In other fat-check news, Merck Mercuriadis is now trumpeting a big new deal to acquire 100% control of pop superstar Justin Timberlake’s hit-studded song catalog. It would seem that Merck, since the advent of his Hipgnosis Songs Capital investment partnership with Blackstone, is touting fewer deals but focusing on big ones.
Primary Wave boss Larry Mestel has been exceptionally aggressive this year and is believed to be in negotiations with a number of key artists. Thus far in 2022, he has done deals for catalog by America, Def Leppard (expanded), Paul Rodgers, Martina McBride, a portion of Alice in Chains and Lucky Wilbury (Bob Dylan’s role in The Traveling Wilburys) as well as an admin deal on Henry Mancini, among others.
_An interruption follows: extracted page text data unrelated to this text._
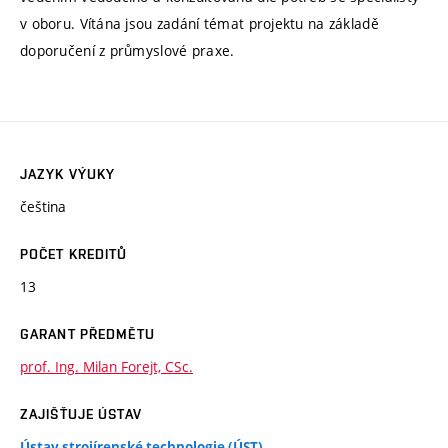
v oboru. Vítána jsou zadání témat projektu na základě
doporučení z průmyslové praxe.
JAZYK VÝUKY
čeština
POČET KREDITŮ
13
GARANT PŘEDMĚTU
prof. Ing. Milan Forejt, CSc.
ZAJIŠŤUJE ÚSTAV
Ústav strojírenské technologie (ÚST)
The gold rush, it seems, is not over—as streaming continues to grow, song catalogs gain value. Even with new economic pressures afflicting the system, older artists are still seeking a shot at the big money.
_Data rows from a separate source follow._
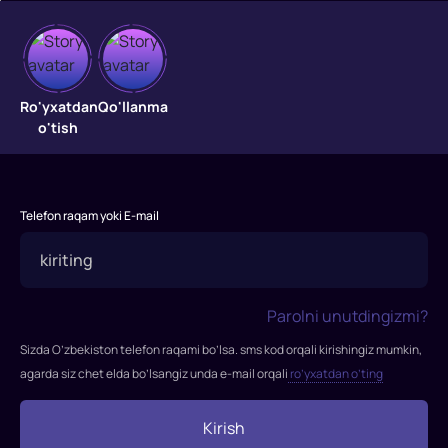
Ikkinchi
imkoniyat
Ro'yxatdan
Qo'llanma
o'tish
"Ikkinchi
imkoniyat
"
Telefon raqam yoki E-mail
filmi
2016-
yilda
tasvirga
Parolni unutdingizmi?
olingan.
Rejissor:
Sizda O’zbekiston telefon raqami bo’lsa. sms kod orqali kirishingiz mumkin,
Ozdjan
agarda siz chet elda bo’lsangiz unda e-mail orqali
ro’yxatdan o’ting
Deniz
Rollarda:
Kirish
Ozdjan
There has, it’s true, been a noticeable slowdown in the buying of pub assets compared to a year ago, when sales were fast and furious. Now such pacts are typically taking at least six months (and in some cases considerably longer) to close. The new number-crunching and fine-print-scrutinizing of big deals (dubbed “the new discernment” by one top attorney) is said to be part of the reason for this, as are rising interest rates and market volatility. Players who locked in their credit limits at low interest rates are likely to continue buying aggressively. Meanwhile, fewer monied outsiders are in the game, bringing prices down. Will the trend toward fewer deals continue, especially for acts that have held their value because their revenue has been consistently predictable over the last 10-20 years? Will financial giants like Apollo and KKR, among others, withdraw their support and light out for sectors offering bigger returns?
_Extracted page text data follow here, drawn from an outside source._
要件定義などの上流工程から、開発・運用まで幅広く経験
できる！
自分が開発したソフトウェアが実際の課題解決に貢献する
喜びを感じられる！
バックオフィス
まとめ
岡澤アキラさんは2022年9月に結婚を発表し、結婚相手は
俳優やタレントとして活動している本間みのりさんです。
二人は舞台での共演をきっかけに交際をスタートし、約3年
On the other hand, the market’s roller coaster has created a sense of uncertainty and even desperation about where to invest—and some believe IP that has had a steady rate of return is a safe choice. Indeed, one of the trailblazers of the catalog boom has long claimed the biggest hits are recession-proof.
Rumor has it that one big prospector in the gold-panning frenzy of the last few years, Josh Gruss’ Round Hill—which is still negotiating some deals—is up for sale and has been for a while. Will mid-level players like Round Hill, Tempo (now said to be seeking suitors, as shopped by Providence Equity Partners), Anthem, etc., have a harder time finding an exit strategy? Some of these players simply don’t have A material among their catalog holdings—or have overspent on narrow rights to said material—and their B content isn’t throwing off nearly as high a rate of return. Given that a few companies of this size have portions of their funds publicly listed, how will the stock market’s bloody “correction” shape their futures? Investment giant Moelis is representing several of these companies individually as they seek buyers in the marketplace, but so far, we’re told, nobody’s biting.